How streaming services are cashing in on immersive experiences

0
389

There are a lot of streaming services to choose from: Netflix, Hulu, Disney+, NowTV, and Amazon Prime to name a few.

These services are no strangers to the lure and power of experiential marketing and have created some exciting experiences for their viewers as a result.

One recent example was the Marvellous Mrs Maisel second season promotion event. Amazon decided to recreate the iconic Carnegie Deli as a pop-up in a downtown location.

Every minute detail was carefully reconstructed to transport diners back to 1958. They also created the sort of Pastrami sandwich the Carnegie deli was famous for, named it The Midge after the show’s star, and placed vintage photobooths for attendees to get take-home mementos.

Now that the word is changing, at least temporarily, streaming services are upping their game; but how do they compete in the field of experiential and immersive experiences when people can no longer gather together?

Movie studios have been utilising the power of immersive event marketing for some time, immersing their audiences in their fictionalised ‘worlds’. One such campaign that was a runaway success was the marketing for The Dark Knight in 2008.

Is this virtual immersive experience the natural next step from merchandising and meet and greets?

The company behind it, 42 Entertainment, created a website containing a virtual paper trail to Gotham. Fake newspapers, election campaigns and interactive elements allowed fans to dig into the site and play with the virtual world they had created.

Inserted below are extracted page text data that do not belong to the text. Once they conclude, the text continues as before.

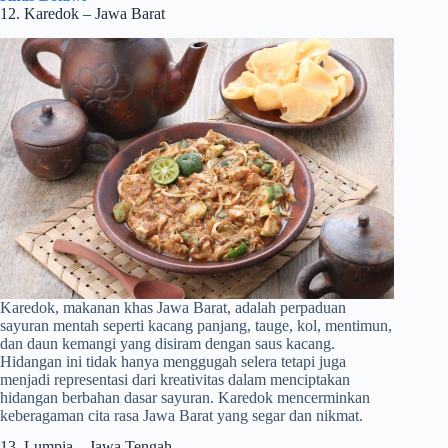
12. Karedok – Jawa Barat
Karedok, makanan khas Jawa Barat, adalah perpaduan
sayuran mentah seperti kacang panjang, tauge, kol, mentimun,
dan daun kemangi yang disiram dengan saus kacang.
Hidangan ini tidak hanya menggugah selera tetapi juga
menjadi representasi dari kreativitas dalam menciptakan
hidangan berbahan dasar sayuran. Karedok mencerminkan
keberagaman cita rasa Jawa Barat yang segar dan nikmat.
13. Lumpia – Jawa Tengah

The campaign ran for 15 months and ended up engaging with over 11 million unique participants in over 70 countries.

The Dark Knight shines a light on a possible option – stay true to the nature of streaming and keep it online. Is this virtual immersive experience the natural next step from merchandising and meet and greets?

Netflix made its first foray into virtual reality in 2017, though the Stranger Things VR experience the company created to showcase at the San Diego Comic-Con, The initial incarnation of the VR experience included a PC backpack giving the player a greater sense of freedom and immersion.

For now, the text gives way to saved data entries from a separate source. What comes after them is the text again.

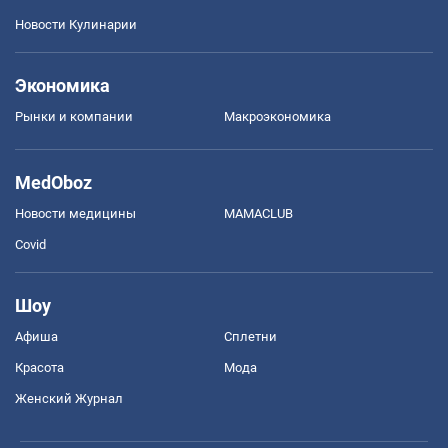
Новости Кулинарии
Экономика
Рынки и компании
Mакроэкономика
MedOboz
Новости медицины
MAMACLUB
Covid
Шоу
Афиша
Сплетни
Красота
Мода
Женский Журнал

where does a company like Secret Cinema go when it is unable to do the one thing it was created for?

The at-home version which can be viewed on YouTube, or the 360 version which was on Netflix did not have the same range of motion which meant they were more limited. As this was nearly three years ago, we can assume that a similar endeavour carried out today would be more detailed and potentially lead to a bigger buy-in from fans.

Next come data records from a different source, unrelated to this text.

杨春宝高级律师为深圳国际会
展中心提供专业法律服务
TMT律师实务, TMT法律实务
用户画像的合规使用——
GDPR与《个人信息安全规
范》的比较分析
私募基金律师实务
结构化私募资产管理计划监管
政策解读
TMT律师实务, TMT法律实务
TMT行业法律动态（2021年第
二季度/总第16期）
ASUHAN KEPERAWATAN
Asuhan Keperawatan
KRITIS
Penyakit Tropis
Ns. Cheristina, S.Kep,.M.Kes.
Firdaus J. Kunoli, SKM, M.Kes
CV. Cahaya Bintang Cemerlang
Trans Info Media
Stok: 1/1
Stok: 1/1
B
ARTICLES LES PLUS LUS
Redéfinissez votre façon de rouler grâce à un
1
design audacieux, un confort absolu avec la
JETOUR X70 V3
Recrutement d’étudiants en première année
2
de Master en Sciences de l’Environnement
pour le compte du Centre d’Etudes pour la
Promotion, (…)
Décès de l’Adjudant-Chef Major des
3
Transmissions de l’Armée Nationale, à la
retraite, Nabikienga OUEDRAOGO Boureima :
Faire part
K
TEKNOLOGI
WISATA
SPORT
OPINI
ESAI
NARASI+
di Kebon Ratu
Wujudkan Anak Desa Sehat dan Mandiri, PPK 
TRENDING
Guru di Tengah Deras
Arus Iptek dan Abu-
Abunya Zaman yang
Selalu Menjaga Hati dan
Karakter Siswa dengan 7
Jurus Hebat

Another Netflix connection to an immersive marketing trend is Black Mirror: Bandersnatch, the 2018 interactive science fiction film which allowed viewers to choose their own path within the film and ultimately which ending they would see. They reprised this concept recently with the Netflix original series Unbreakable Kimmy Schmidt. The “Kimmy Vs The Reverend” episode had the same viewer choice options and allowed the audience to experience different endings if watched multiple times.

The platform-free style of this concept meant it could be scaled to any device or channel. Samsung took advantage of this in January when they were launching new devices. A Bandersnatch-style campaign was hosted on Instagram stories, allowing followers to choose paths that would take them on a journey.

Samsung was not the only brand to ride this bandwagon either. Tinder implemented their own in-app version called ‘Swipe Night’ where dating hopefuls can navigate a set of decisions to steer the story. The subsequent moral and practical choices they make are then added to their dating profile and assist in making matches for the users.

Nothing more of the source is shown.